Child's Entry
Hopeless DreamChild’s Entry
It’s been years. Twenty long years. Those two decades that I let myself be concealed with so much dishonesty. Embedded in the core of my emotions is the contemplation of whether to accept the past underlying facts or to withdraw of what I had known at this present time.
It was before that my hatred for you, whom my father addressed to be the only woman he ever treasured, is overflowing. I grew up with a single love coming from him, not even a tint of smile from his family, and an imaginary existence from you.
Do you know how long I keep on enduring these difficulties? Living in this unmasked cruelty and uncovering someone who can shield me is an impossible request to undertake. The only warmth a mother can commit to her daughter is nowhere to be achieved.
Boa. Even when I remember your simple name with no picture to see, there are certain things that had been exposed. But my mind is ripped into halves. It’s unclear from which side would I consider - my weak father or his authoritarian family?
Horrifying words were all I heard from them when they talked about you…about your personality, all of which that they can describe you…that you are insane for trying to kill your child. I wish to believe that they just detest you so much to be able to speak those remarks but I was devastated enough when my own father admitted that it’s the truth.
You’re my goddamn mother but how come you want to end my life? I really despised you during those past years I keep on surviving with adversity. But contradiction came through when the man we both love wanted me to suppress my negative thoughts about you…that you’re different from what I had imagined…that his family poisoned my mind for not considering you as any relative of mine.
Do you know how painfully tragic this is? I am embraced with this condition of slowly being massacred that in the beginning of time, you held responsible of…but where the hell are you when I needed you? You only thought of your own sake while forgetting about your family.

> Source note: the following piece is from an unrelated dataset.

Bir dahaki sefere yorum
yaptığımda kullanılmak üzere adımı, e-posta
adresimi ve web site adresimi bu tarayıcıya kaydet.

You don’t even have any reason to make things right since the damage you created only resulted to permanency. In my father’s heart. In your daughter’s heart.

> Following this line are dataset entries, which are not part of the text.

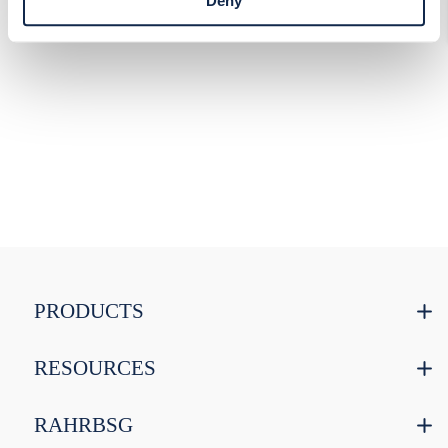
Deny
PRODUCTS
RESOURCES
RAHRBSG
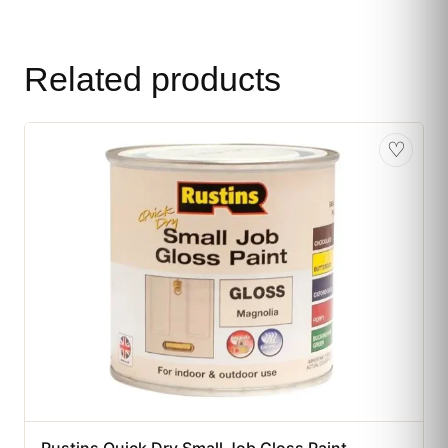
Related products
♡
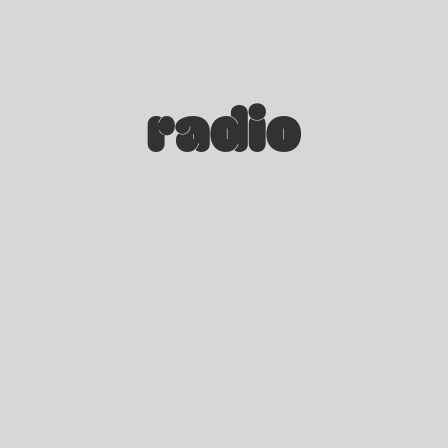
radio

I keep on wondering why his family is so ashamed of you. What happened during the time you were still alive? What’s the truth behind this great wall of mendacity?
I can no longer withstand this confusion anymore and being oblivious to the unselected facts. But where can I gather the real answers when two opposite views are handing me their sentiments? My will is to favor his family, enclosing with that decision is my strong disapproval of you being my mother but a certain someone always manage to pull me back and diverge me in another path of thoughts.
At loss with all the events manifesting in the circle of my life and affecting me a great deal, will I be able to persist whilst being envelop by tragedy?